"fun" C++ quiz time. what will this program print? (and why?)
@jpab close, but not quite! That minus is subject to operator precedence rules...
@aras oh well, there had to be one more thing I was missing!
@aras I assume it must be -9. The bracket and comma initialisers just cancel down, p is pointing to the 2nd element, 1[p] is same as p (ie. Now the 3rd element in arr) because magic, operator precedence puts the negate after the resolve, so x of the 3rd is 9, which is then negated?

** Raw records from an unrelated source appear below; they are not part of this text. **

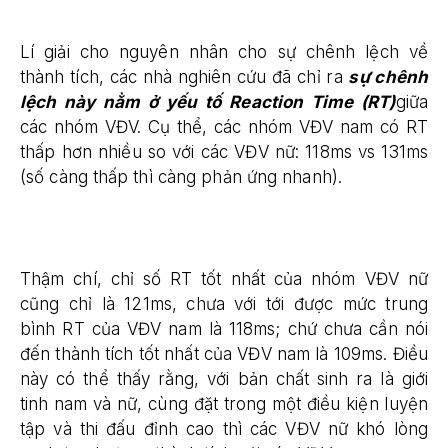
Lí giải cho nguyên nhân cho sự chênh lệch về
thành tích, các nhà nghiên cứu đã chỉ ra
sự chênh
lệch này nằm ở yếu tố Reaction Time (RT)
giữa
các nhóm VĐV. Cụ thể, các nhóm VĐV nam có RT
thấp hơn nhiều so với các VĐV nữ: 118ms vs 131ms
(số càng thấp thì càng phản ứng nhanh).
Thậm chí, chỉ số RT tốt nhất của nhóm VĐV nữ
cũng chỉ là 121ms, chưa với tới được mức trung
bình RT của VĐV nam là 118ms; chứ chưa cần nói
đến thành tích tốt nhất của VĐV nam là 109ms. Điều
này có thể thấy rằng, với bản chất sinh ra là giới
tinh nam và nữ, cùng đặt trong một điều kiện luyện
tập và thi đấu đỉnh cao thì các VĐV nữ khó lòng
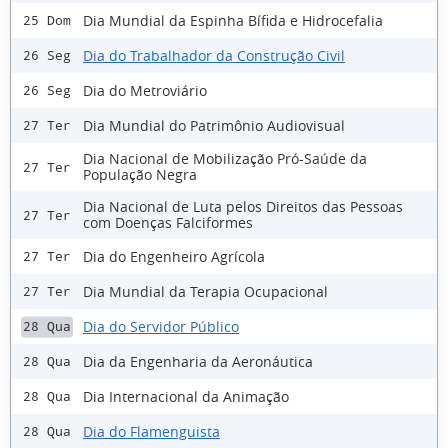
Dia Mundial da Espinha Bífida e Hidrocefalia
25 Dom
Dia do Trabalhador da Construção Civil
26 Seg
Dia do Metroviário
26 Seg
Dia Mundial do Patrimônio Audiovisual
27 Ter
Dia Nacional de Mobilização Pró-Saúde da
27 Ter
População Negra
Dia Nacional de Luta pelos Direitos das Pessoas
27 Ter
com Doenças Falciformes
Dia do Engenheiro Agrícola
27 Ter
Dia Mundial da Terapia Ocupacional
27 Ter
Dia do Servidor Público
28 Qua
Dia da Engenharia da Aeronáutica
28 Qua
Dia Internacional da Animação
28 Qua
Dia do Flamenguista
28 Qua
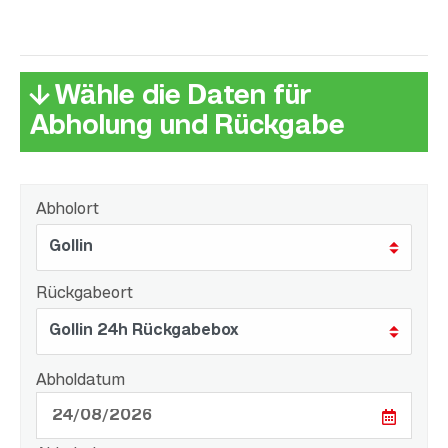
↓ Wähle die Daten für
Abholung und Rückgabe
Abholort
Rückgabeort
Abholdatum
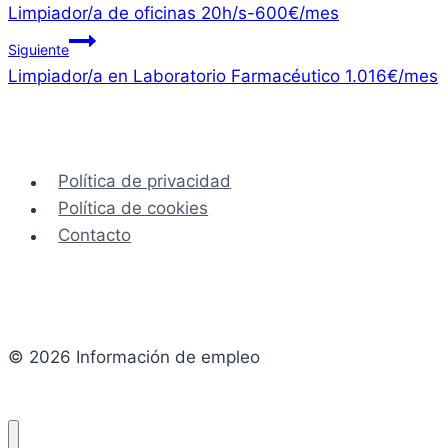
Limpiador/a de oficinas 20h/s-600€/mes
de
Siguiente
entradas
Limpiador/a en Laboratorio Farmacéutico 1.016€/mes
Política de privacidad
Política de cookies
Contacto
© 2026 Información de empleo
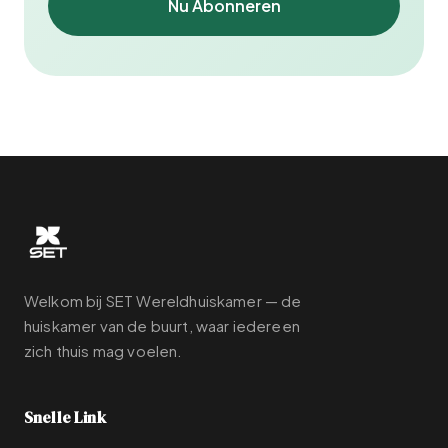
Nu Abonneren
Welkom bij SET Wereldhuiskamer — de
huiskamer van de buurt, waar iedereen
zich thuis mag voelen.
Snelle Link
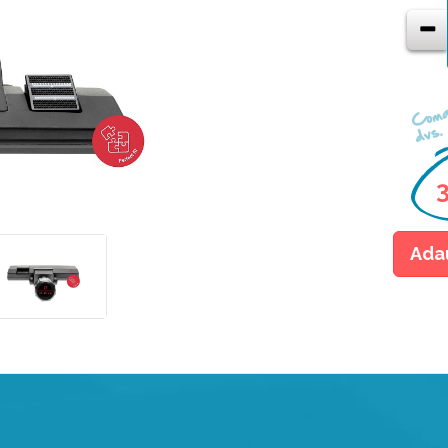
Coma
dvs.
3
Ada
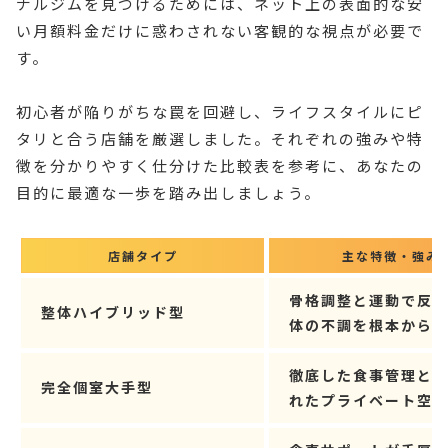
ナルジムを見つけるためには、ネット上の表面的な安
い月額料金だけに惑わされない客観的な視点が必要で
す。
初心者が陥りがちな罠を回避し、ライフスタイルにピ
タリと合う店舗を厳選しました。それぞれの強みや特
徴を分かりやすく仕分けた比較表を参考に、あなたの
目的に最適な一歩を踏み出しましょう。
店舗タイプ
主な特徴・強み
骨格調整と運動で反
整体ハイブリッド型
体の不調を根本から
徹底した食事管理と
完全個室大手型
れたプライベート空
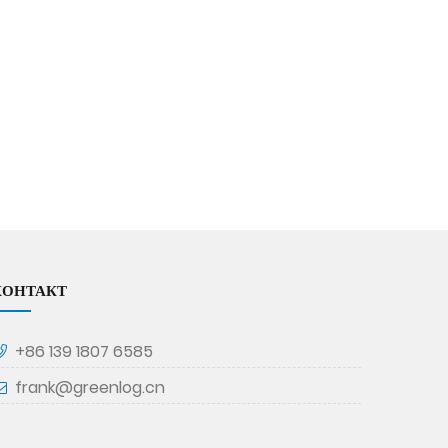
КОНТАКТ
+86 139 1807 6585
frank@greenlog.cn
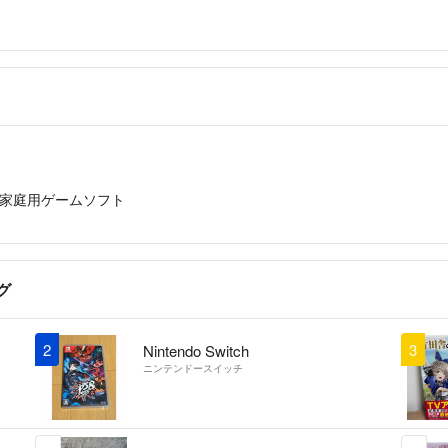
家庭用ゲームソフト
グ
2
3
Nintendo Switch
ニンテンドースイッチ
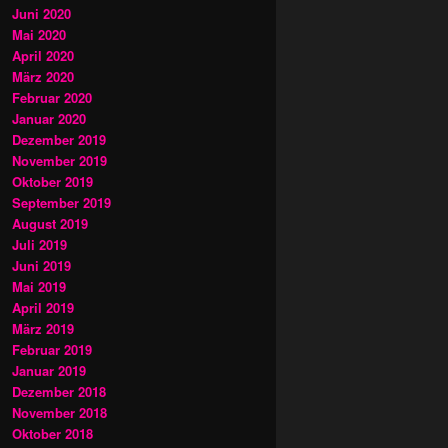
Juni 2020
Mai 2020
April 2020
März 2020
Februar 2020
Januar 2020
Dezember 2019
November 2019
Oktober 2019
September 2019
August 2019
Juli 2019
Juni 2019
Mai 2019
April 2019
März 2019
Februar 2019
Januar 2019
Dezember 2018
November 2018
Oktober 2018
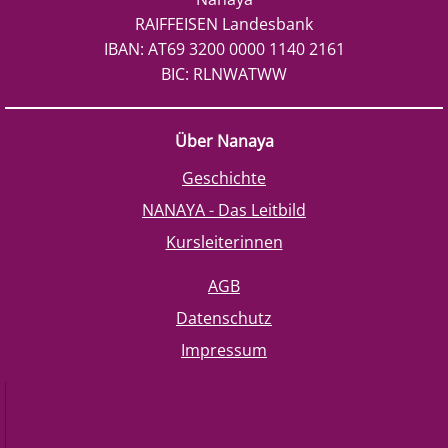
RAIFFEISEN Landesbank
IBAN: AT69 3200 0000 1140 2161
BIC: RLNWATWW
Über Nanaya
Geschichte
NANAYA - Das Leitbild
Kursleiterinnen
AGB
Datenschutz
Impressum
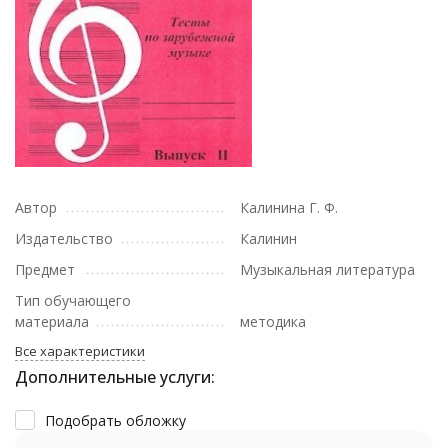
Автор
Калинина Г. Ф.
Издательство
Калинин
Предмет
Музыкальная литература
Тип обучающего
материала
методика
Все характеристики
Дополнительные услуги:
Подобрать обложку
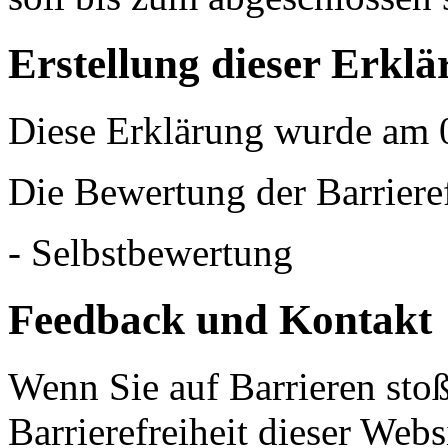
Erstellung dieser Erkl
Diese Erklärung wurde am 0
Die Bewertung der Barrieref
- Selbstbewertung
Feedback und Kontakt
Wenn Sie auf Barrieren st
Barrierefreiheit dieser Webs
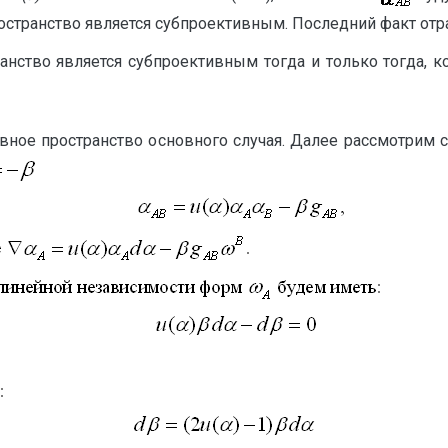
остранство является субпроективным. Последний факт от
нство является субпроективным тогда и только тогда, 
вное пространство основного случая. Далее рассмотрим 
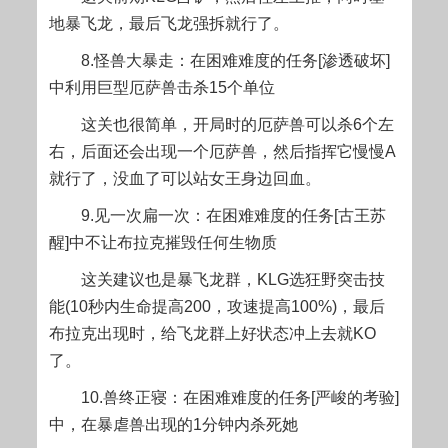
地暴飞龙，最后飞龙强拆就行了。
8.怪兽大暴走：在困难难度的任务[渗透破坏]
中利用巨型厄萨兽击杀15个单位
这关也很简单，开局时的厄萨兽可以杀6个左
右，后面还会出现一个厄萨兽，然后指挥它慢慢A
就行了，没血了可以站女王身边回血。
9.见一次扁一次：在困难难度的任务[古王苏
醒]中不让布拉克摧毁任何生物质
这关建议也是暴飞龙群，KLG选狂野突击技
能(10秒内生命提高200，攻速提高100%)，最后
布拉克出现时，给飞龙群上好状态冲上去就KO
了。
10.兽终正寝：在困难难度的任务[严峻的考验]
中，在暴虐兽出现的1分钟内杀死她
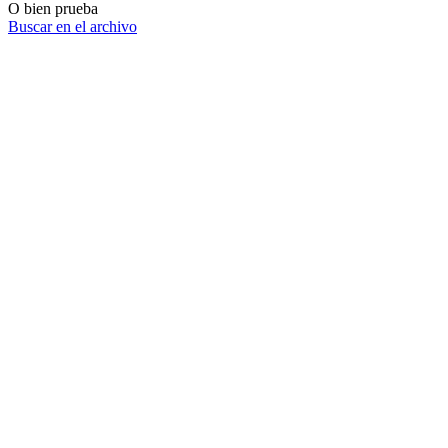
O bien prueba
Buscar en el archivo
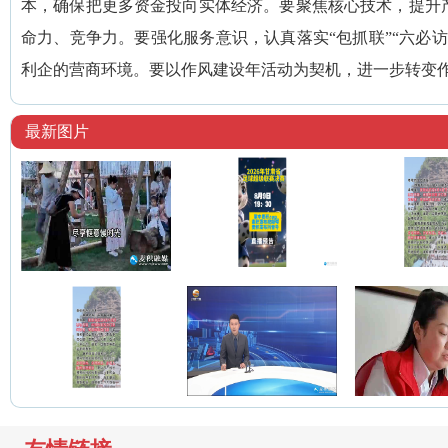
本，确保把更多资金投向实体经济。要聚焦核心技术，提升
命力、竞争力。要强化服务意识，认真落实“包抓联”“六必
利企的营商环境。要以作风建设年活动为契机，进一步转变
最新图片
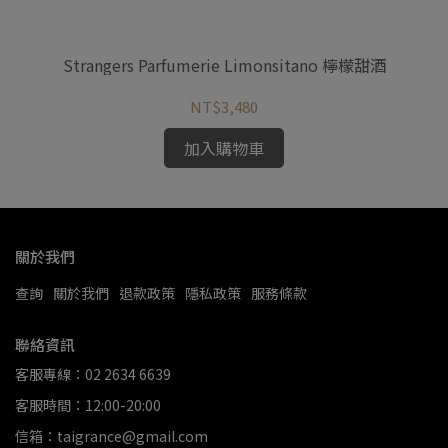
之花
Strangers Parfumerie Limonsitano 檸檬甜酒
St
NT$3,480
加入購物車
關於我們
查詢
關於我們
退款政策
隱私政策
服務條款
聯絡資訊
客服專線：02 2634 6639
客服時間：12:00-20:00
信箱：taigrance@gmail.com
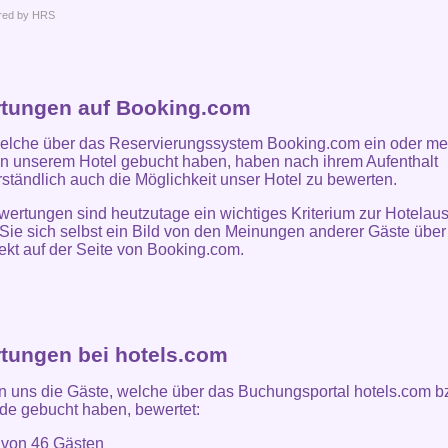
red by HRS
tungen auf Booking.com
elche über das Reservierungssystem Booking.com ein oder me
n unserem Hotel gebucht haben, haben nach ihrem Aufenthalt
rständlich auch die Möglichkeit unser Hotel zu bewerten.
ertungen sind heutzutage ein wichtiges Kriterium zur Hotelau
ie sich selbst ein Bild von den Meinungen anderer Gäste über
ekt auf der Seite von Booking.com.
tungen bei hotels.com
 uns die Gäste, welche über das Buchungsportal hotels.com b
de gebucht haben, bewertet:
t von
46
Gästen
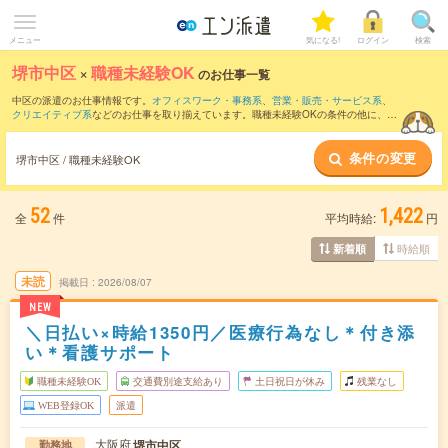
メニュー
気になる!
ログイン
検索
堺市中区
×
職種未経験OK
のお仕事一覧
中区の派遣のお仕事情報です。
オフィスワーク・事務系
、
営業・販売・サービス系
、
クリエイティブ系
などのお仕事を取り揃えています。職種未経験OKの条件の他に、
交
通費別途支給あり
、
友だちと一緒の応募OK
、
週4日勤務
などのこだわり条件も取り揃
えています。
条件の変更
堺市中区 / 職種未経験OK
52
1,422
全
件
平均時給:
円
時給順
新着順
未読
掲載日
2026/08/07
NEW
＼日払い×時給1350円／医療行為なし＊付き添
い＊看護サポート
職種未経験OK
交通費別途支給あり
土日祝日が休み
残業なし
WEB登録OK
派遣
大阪府
堺市中区
勤務地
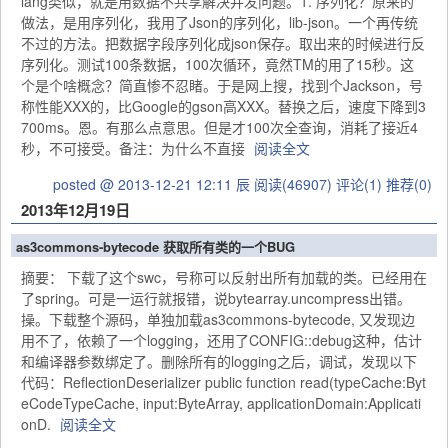
lang类似，就是用数据不共享解决并发问题。1. 序列化？原来的
做法，是用序列化，我用了Json的序列化，lib-json。一个再传统
不过的方法。把数据字段序列化成json保存。取出来的时候进行反
序列化。测试100条数据，100次循环，竟然TM的用了15秒。这
个是个啥概念？简直惨不忍睹。于是网上搜，找到个Jackson，号
称性能XXX的，比Google的gson高XXX。替换之后，速度下降到3
700ms。恩。有那么点意思。但是才100次全查询，消耗了接近4
秒，不可接受。备注：为什么不直接
阅读全文
posted @ 2013-12-21 12:11 辰
阅读(46907)
评论(1)
推荐(0)
2013年12月19日
as3commons-bytecode 获取所有类的一个BUG
摘要： 下载了这个swc，号称可以反射出所有加载的类。已经用在
了spring。可是一运行就报错，说bytearray.uncompress出错。
操。下载整个源码，单独加载as3commons-bytecode, 又发现边
用不了，依赖了一个logging，还用了CONFIG::debug这种，估计
和编译器参数绑定了。删除所有的logging之后，调试，发现以下
代码：ReflectionDeserializer public function read(typeCache:Byt
eCodeTypeCache, input:ByteArray, applicationDomain:Applicati
onD.
阅读全文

@aras arg, looked it up, comma takes left side so -7
@mdiluz the thinking is correct, the answer nope :)
@aras oh. Oh no.
If *both* sets of commas cancel, and comma takes right side (got it right first time...) , then arr is actually (3,6,9),(12,15,18)... etc. Meaning we should have -21?
@aras or, well, not both "cancelling", the second set should aggregate? Don't know how to describe that, but C let's you initialize struct members in an array sequentially, so I'm sticking with -21
@aras I couldn't take the insanity and wrote it out. Looks right. Oh man. What a hellscape this language is.
Shouldn't it print 1 ?
arr[idx] is syntax sugar for *(arr + idx) so -1[p] == p[-1], and since p starts at the second element you should have the first then.
But does it compiles everywhere ?
Years ago, I had a similar situation with compiler warning about arithmetic operation on pointers, like "trying to access the *p value of the -1 array", but I don't remember well so I'll say 1, .x value of the 0th element 🙂
@Xipiryon hint 1: it does not index by -1, due to operation precedence.
Then -7 ? Since p already points to arr, then it's -((p+1)->x), so the 3rd element of the array 🙂
At least I hope operator precedence doesn't imply (-(p+1))->x, because it lools like an undefined behaviour then 😅
Oh and btw it's super nice of you to take the time to answer everyone !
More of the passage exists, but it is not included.